> _What needs to be done_
Without including any images, reproduce each entry exactly.

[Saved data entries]
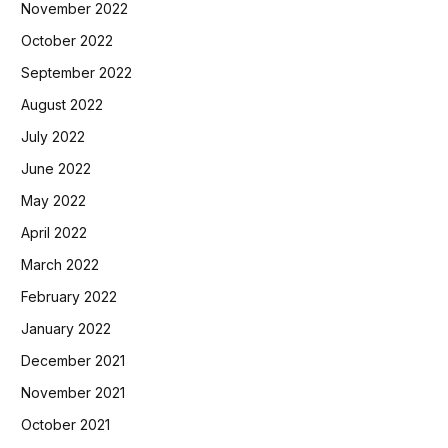
November 2022
October 2022
September 2022
August 2022
July 2022
June 2022
May 2022
April 2022
March 2022
February 2022
January 2022
December 2021
November 2021
October 2021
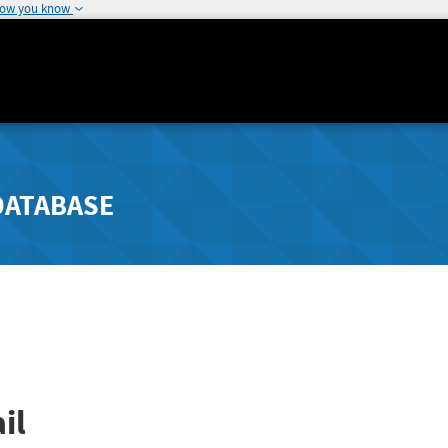
how you know
DATABASE
il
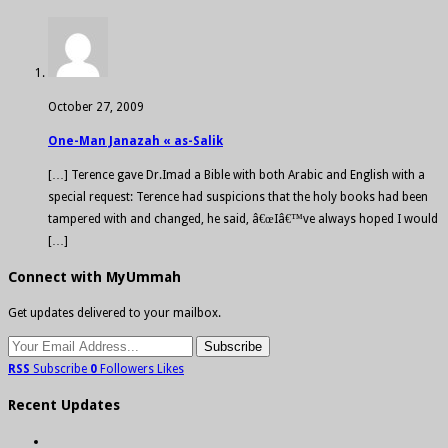
October 27, 2009
One-Man Janazah « as-Salik
[…] Terence gave Dr.Imad a Bible with both Arabic and English with a
special request: Terence had suspicions that the holy books had been
tampered with and changed, he said, â€œIâ€™ve always hoped I would
[…]
Connect with MyUmmah
Get updates delivered to your mailbox.
RSS
Subscribe
0
Followers
Likes
Recent Updates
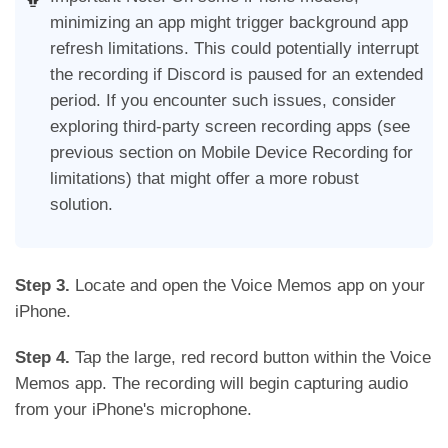
minimizing an app might trigger background app
refresh limitations. This could potentially interrupt
the recording if Discord is paused for an extended
period. If you encounter such issues, consider
exploring third-party screen recording apps (see
previous section on Mobile Device Recording for
limitations) that might offer a more robust
solution.
Step 3.
Locate and open the Voice Memos app on your
iPhone.
Step 4.
Tap the large, red record button within the Voice
Memos app. The recording will begin capturing audio
from your iPhone's microphone.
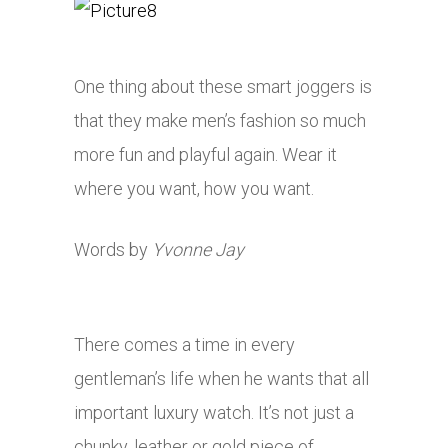
One thing about these smart joggers is
that they make men’s fashion so much
more fun and playful again. Wear it
where you want, how you want.
Words by
Yvonne Jay
There comes a time in every
gentleman’s life when he wants that all
important luxury watch. It’s not just a
chunky, leather or gold piece of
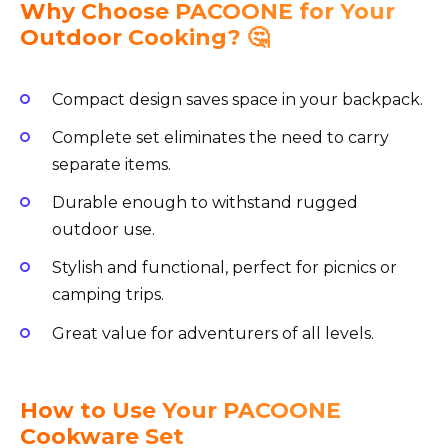
Why Choose PACOONE for Your
Outdoor Cooking? 🤔
Compact design saves space in your backpack.
Complete set eliminates the need to carry
separate items.
Durable enough to withstand rugged
outdoor use.
Stylish and functional, perfect for picnics or
camping trips.
Great value for adventurers of all levels.
How to Use Your PACOONE
Cookware Set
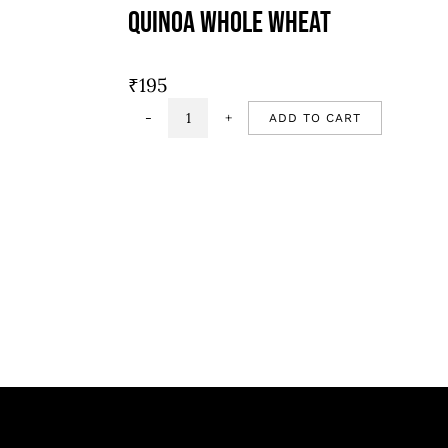
Quinoa Whole Wheat
₹
195
ADD TO CART
Quinoa
whole
wheat
quantity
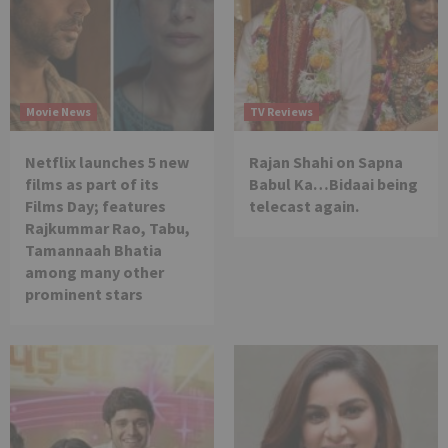
Movie News
TV Reviews
Netflix launches 5 new
Rajan Shahi on Sapna
films as part of its
Babul Ka…Bidaai being
Films Day; features
telecast again.
Rajkummar Rao, Tabu,
Tamannaah Bhatia
among many other
prominent stars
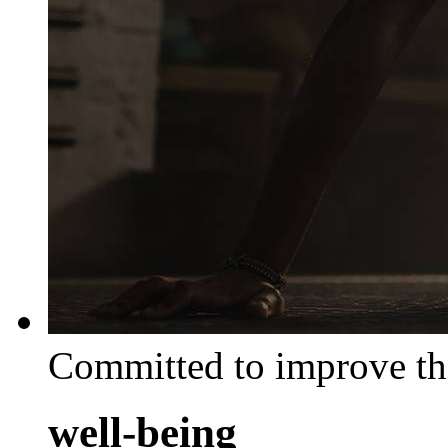
Committed to improve th
well-being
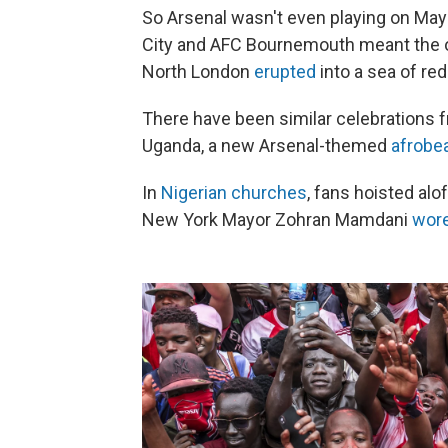
So Arsenal wasn't even playing on Ma
City and AFC Bournemouth meant the o
North London
erupted
into a sea of red
There have been similar celebrations
Uganda, a new Arsenal-themed
afrobe
In
Nigerian churches
, fans hoisted alo
New York Mayor Zohran Mamdani
wor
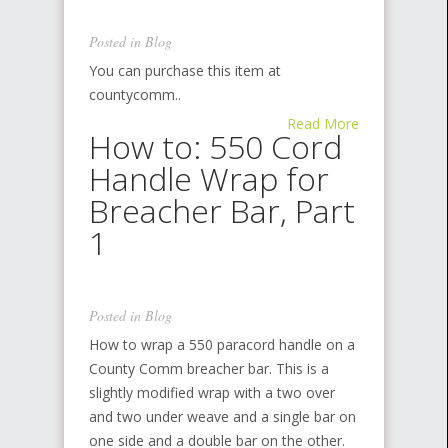
Posted in
Blog
You can purchase this item at
countycomm..
Read More
How to: 550 Cord
Handle Wrap for
Breacher Bar, Part
1
Posted in
Blog
How to wrap a 550 paracord handle on a
County Comm breacher bar. This is a
slightly modified wrap with a two over
and two under weave and a single bar on
one side and a double bar on the other.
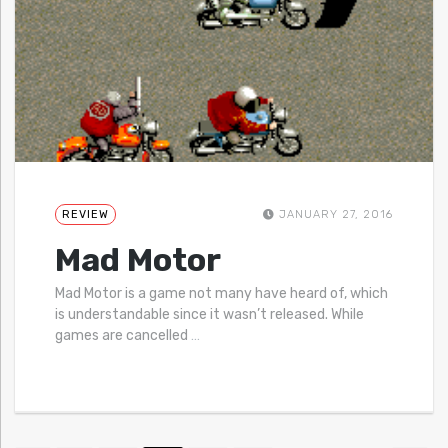
REVIEW
JANUARY 27, 2016
Mad Motor
Mad Motor is a game not many have heard of, which
is understandable since it wasn’t released. While
games are cancelled
…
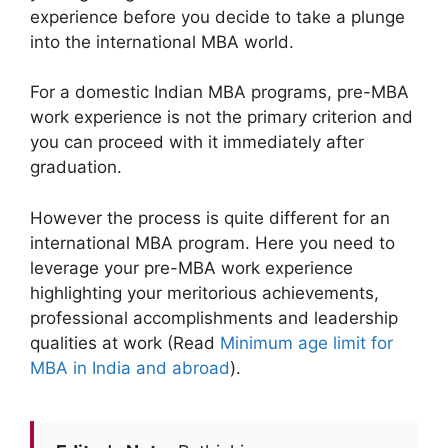
experience before you decide to take a plunge
into the international MBA world.
For a domestic Indian MBA programs, pre-MBA
work experience is not the primary criterion and
you can proceed with it immediately after
graduation.
However the process is quite different for an
international MBA program. Here you need to
leverage your pre-MBA work experience
highlighting your meritorious achievements,
professional accomplishments and leadership
qualities at work (Read
Minimum age limit for
MBA in India and abroad
).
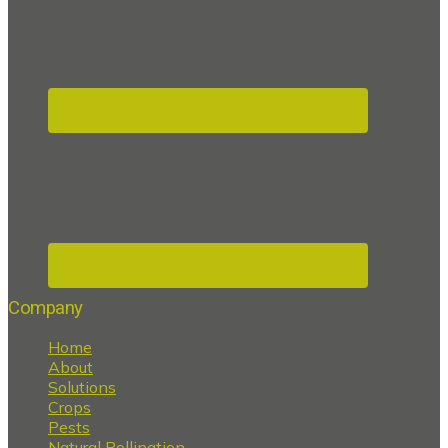
Company
Home
About
Solutions
Crops
Pests
Natural Pollination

> _Task answer_
November 2022
October 2022
September 2022
August 2022
July 2022
June 2022
May 2022
April 2022
March 2022
February 2022
January 2022
December 2021
November 2021
October 2021
how you know
DATABASE
il
October 27, 2009
One-Man Janazah « as-Salik
[…] Terence gave Dr.Imad a Bible with both Arabic and English with a
special request: Terence had suspicions that the holy books had been
tampered with and changed, he said, â€œIâ€™ve always hoped I would
[…]
Connect with MyUmmah
Get updates delivered to your mailbox.
RSS
Subscribe
0
Followers
Likes
Recent Updates
minimizing an app might trigger background app
refresh limitations. This could potentially interrupt
the recording if Discord is paused for an extended
period. If you encounter such issues, consider
exploring third-party screen recording apps (see
previous section on Mobile Device Recording for
limitations) that might offer a more robust
solution.
Step 3.
Locate and open the Voice Memos app on your
iPhone.
Step 4.
Tap the large, red record button within the Voice
Memos app. The recording will begin capturing audio
from your iPhone's microphone.
One thing about these smart joggers is
that they make men’s fashion so much
more fun and playful again. Wear it
where you want, how you want.
Words by
Yvonne Jay
There comes a time in every
gentleman’s life when he wants that all
important luxury watch. It’s not just a
chunky, leather or gold piece of
Why Choose PACOONE for Your
Outdoor Cooking? 🤔
Compact design saves space in your backpack.
Complete set eliminates the need to carry
separate items.
Durable enough to withstand rugged
outdoor use.
Stylish and functional, perfect for picnics or
camping trips.
Great value for adventurers of all levels.
How to Use Your PACOONE
Cookware Set
Quinoa Whole Wheat
₹
195
ADD TO CART
Quinoa
whole
wheat
quantity
Movie News
TV Reviews
Netflix launches 5 new
Rajan Shahi on Sapna
films as part of its
Babul Ka…Bidaai being
Films Day; features
telecast again.
Rajkummar Rao, Tabu,
Tamannaah Bhatia
among many other
prominent stars
Committed to improve th
well-being
So Arsenal wasn't even playing on Ma
City and AFC Bournemouth meant the o
North London
erupted
into a sea of red
There have been similar celebrations
Uganda, a new Arsenal-themed
afrobe
In
Nigerian churches
, fans hoisted alo
New York Mayor Zohran Mamdani
wor
Posted in
Blog
You can purchase this item at
countycomm..
Read More
How to: 550 Cord
Handle Wrap for
Breacher Bar, Part
1
Posted in
Blog
How to wrap a 550 paracord handle on a
County Comm breacher bar. This is a
slightly modified wrap with a two over
and two under weave and a single bar on
one side and a double bar on the other.
REVIEW
JANUARY 27, 2016
Mad Motor
Mad Motor is a game not many have heard of, which
is understandable since it wasn’t released. While
games are cancelled
…
experience before you decide to take a plunge
into the international MBA world.
For a domestic Indian MBA programs, pre-MBA
work experience is not the primary criterion and
you can proceed with it immediately after
graduation.
However the process is quite different for an
international MBA program. Here you need to
leverage your pre-MBA work experience
highlighting your meritorious achievements,
professional accomplishments and leadership
qualities at work (Read
Minimum age limit for
MBA in India and abroad
).
Company
Home
About
Solutions
Crops
Pests
Natural Pollination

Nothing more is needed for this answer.